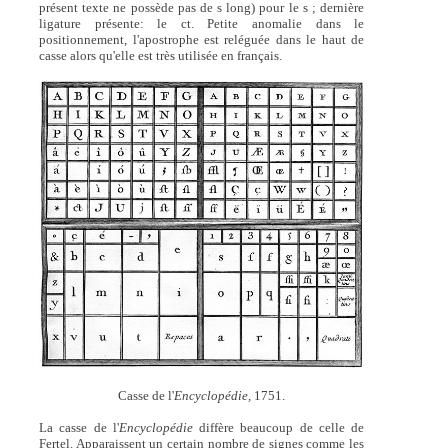
présent texte ne possède pas de s long) pour le s ; dernière
ligature présente: le ct. Petite anomalie dans le
positionnement, l'apostrophe est reléguée dans le haut de
casse alors qu'elle est très utilisée en français.
Casse de l'
Encyclopédie,
1751.
La casse de l'
Encyclopédie
diffère beaucoup de celle de
Fertel. Apparaissent un certain nombre de signes comme les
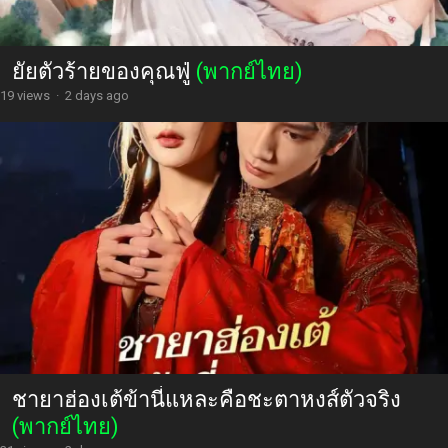
ยัยตัวร้ายของคุณฟู่
(พากย์ไทย)
19 views
·
2 days ago
ชายาฮ่องเต้ข้านี่แหละคือชะตาหงส์ตัวจริง
(พากย์ไทย)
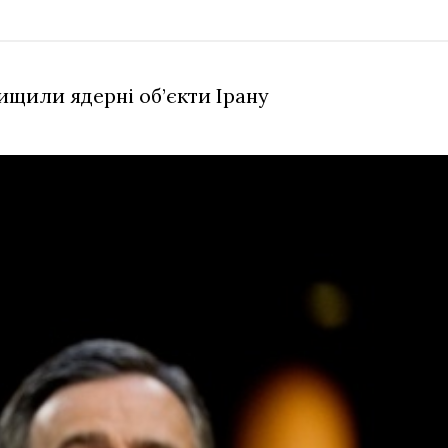
щили ядерні об’єкти Ірану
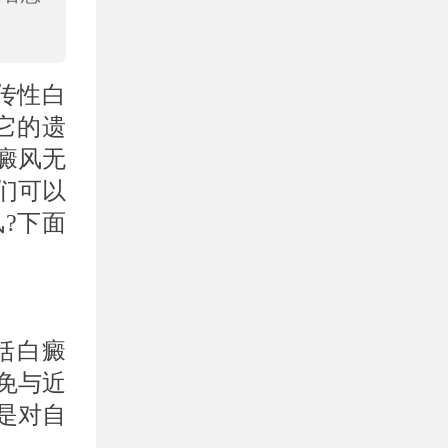
传性白
它的遗
癜风无
们可以
?下面
括白癜
免与近
是对自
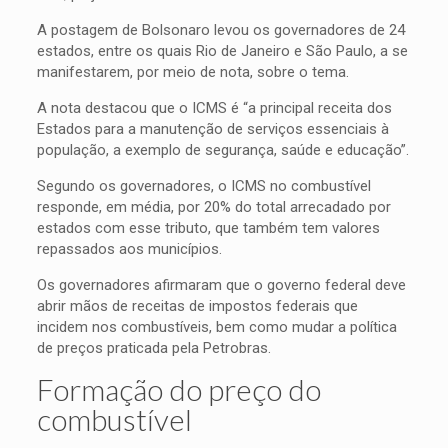
A postagem de Bolsonaro levou os governadores de 24
estados, entre os quais Rio de Janeiro e São Paulo, a se
manifestarem, por meio de nota, sobre o tema.
A nota destacou que o ICMS é “a principal receita dos
Estados para a manutenção de serviços essenciais à
população, a exemplo de segurança, saúde e educação”.
Segundo os governadores, o ICMS no combustível
responde, em média, por 20% do total arrecadado por
estados com esse tributo, que também tem valores
repassados aos municípios.
Os governadores afirmaram que o governo federal deve
abrir mãos de receitas de impostos federais que
incidem nos combustíveis, bem como mudar a política
de preços praticada pela Petrobras.
Formação do preço do
combustível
--------------------
What is required: Word for word, restate the material above; do not carry over the pictures.

Response for this exercise:
présent texte ne possède pas de s long) pour le s ; dernière
ligature présente: le ct. Petite anomalie dans le
positionnement, l'apostrophe est reléguée dans le haut de
casse alors qu'elle est très utilisée en français.
Casse de l'
Encyclopédie,
1751.
La casse de l'
Encyclopédie
diffère beaucoup de celle de
Fertel. Apparaissent un certain nombre de signes comme les
ยัยตัวร้ายของคุณฟู่
(พากย์ไทย)
19 views
·
2 days ago
ชายาฮ่องเต้ข้านี่แหละคือชะตาหงส์ตัวจริง
(พากย์ไทย)
щили ядерні об’єкти Ірану
传性白
它的遗
癜风无
们可以
?下面
括白癜
免与近
是对自
A postagem de Bolsonaro levou os governadores de 24
estados, entre os quais Rio de Janeiro e São Paulo, a se
manifestarem, por meio de nota, sobre o tema.
A nota destacou que o ICMS é “a principal receita dos
Estados para a manutenção de serviços essenciais à
população, a exemplo de segurança, saúde e educação”.
Segundo os governadores, o ICMS no combustível
responde, em média, por 20% do total arrecadado por
estados com esse tributo, que também tem valores
repassados aos municípios.
Os governadores afirmaram que o governo federal deve
abrir mãos de receitas de impostos federais que
incidem nos combustíveis, bem como mudar a política
de preços praticada pela Petrobras.
Formação do preço do
combustível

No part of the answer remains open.